The Federal Reserve once again raised interest rates 75 bps on Wednesday. See below for insights and initial reactions from the investment professionals across the Catalyst Funds and Rational Funds networks:
Hunter Frey, Analyst at Catalyst Funds, Rational Funds, and Strategy Shares:
- The Fed’s unanimous 75 basis point hike continues their narrative to tame inflation with front-loaded monetary policy and flexible hawkish guidance. We expect unemployment to rise as economic equilibrium adjusts to lower supply side inflation. Additionally, spending and production may slow despite pent up pandemic demand. As discussed in the Catalyst 2022 Mid-Year Outlook, a 75 basis point rate hike was expected. However, Q2 GDP data (set to be released on July 28) remains the most anticipated by markets.
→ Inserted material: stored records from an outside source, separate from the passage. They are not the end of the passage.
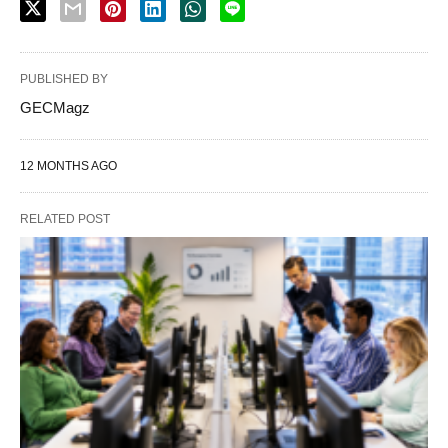
PUBLISHED BY
GECMagz
12 MONTHS AGO
RELATED POST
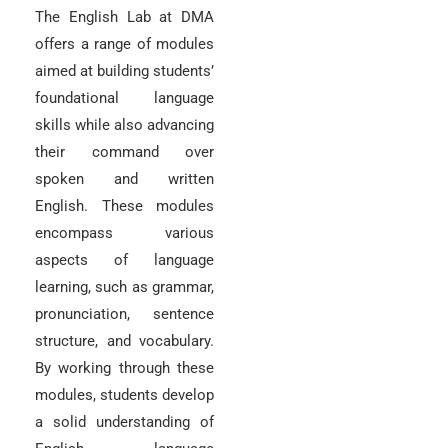
The English Lab at DMA
offers a range of modules
aimed at building students’
foundational language
skills while also advancing
their command over
spoken and written
English. These modules
encompass various
aspects of language
learning, such as grammar,
pronunciation, sentence
structure, and vocabulary.
By working through these
modules, students develop
a solid understanding of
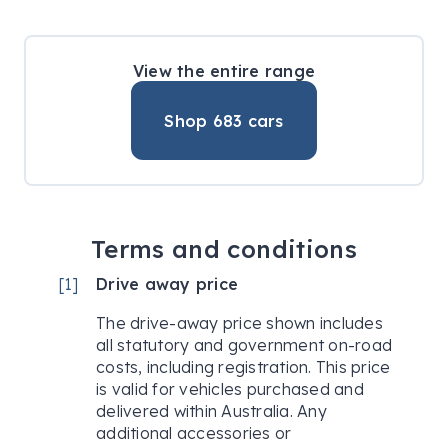
View the entire range
Shop
683
cars
Terms and conditions
[
1
]
Drive away price
The drive-away price shown includes
all statutory and government on-road
costs, including registration. This price
is valid for vehicles purchased and
delivered within Australia. Any
additional accessories or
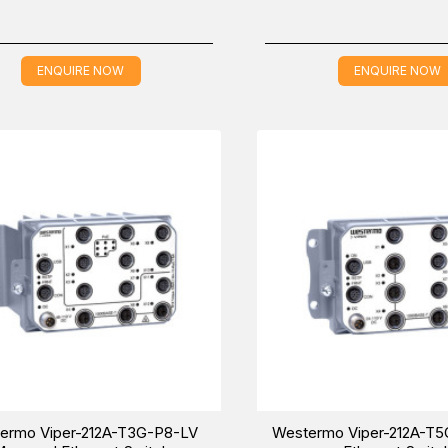
ENQUIRE NOW
ENQUIRE NOW
ermo Viper-212A-T3G-P8-LV
Westermo Viper-212A-T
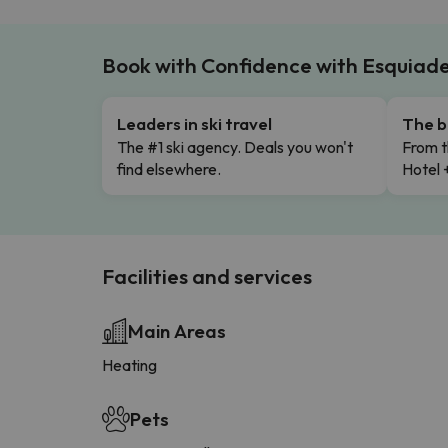
Book with Confidence with Esquiad
Leaders in ski travel
The b
The #1 ski agency. Deals you won't
From t
find elsewhere.
Hotel 
Facilities and services
Main Areas
Heating
Pets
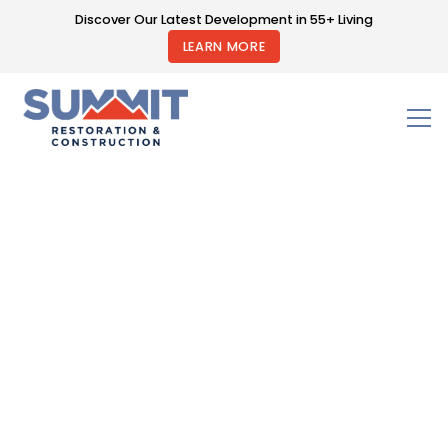
Discover Our Latest Development in 55+ Living
LEARN MORE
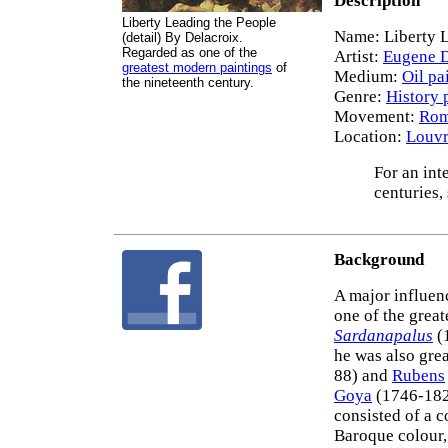
Description
Liberty Leading the People
Name: Liberty L
(detail) By Delacroix.
Regarded as one of the
Artist:
Eugene D
greatest modern paintings
of
Medium:
Oil pa
the nineteenth century.
Genre:
History 
Movement:
Rom
Location:
Louvr
For an int
centuries,
Background
A major influen
one of the great
Sardanapalus
(
he was also gre
88) and
Rubens
Goya
(1746-1828
consisted of a 
Baroque colour,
- Markets interpret consistent monetary policy as a positive sign (S&P up around 2% after announcement) that the United States could narrowly avoid a recession if the consumer remains supportive for a potential soft landing. Some positive signs have surfaced, with the Atlanta Fed GDPNow model (for real GDP growth) projecting a 0.4% GDP growth for Q2 2022, avoiding a structural recession. Unfortunately, uncertainty looms as record high oil prices, supply bottlenecks, geopolitical headwinds, slower spending and production may weigh on domestic growth, pushing the U.S. into a recession.
- Overall, we still believe that markets have largely already priced in a recession (though we remain in the first few innings to bringing inflation down) with a limited downside if a structural recession does occur tomorrow. On the other hand, if a recession is avoided, markets may have bottomed, propelling a great investment inflection for equities and credit investors.
Simon Lack of SL Advisors and Portfolio Manager of an energy infrastructure fund:
- Federal Reserve Chair Jerome Powell mentioned that while another 75 bps increase in the Federal Funds rate is possible in September, no decision has yet been made about future increases.
- The FOMC expects to see some softening in the labor market in the near term, which would help moderate inflation expectations and therefore potentially reduce the need for a future large increase in the Federal Funds rate,
- The stock market responded positively to signs that the Federal Reserve will soon be at neutral, defined as 3-3.5%, where they may pause further action to re-assess conditions.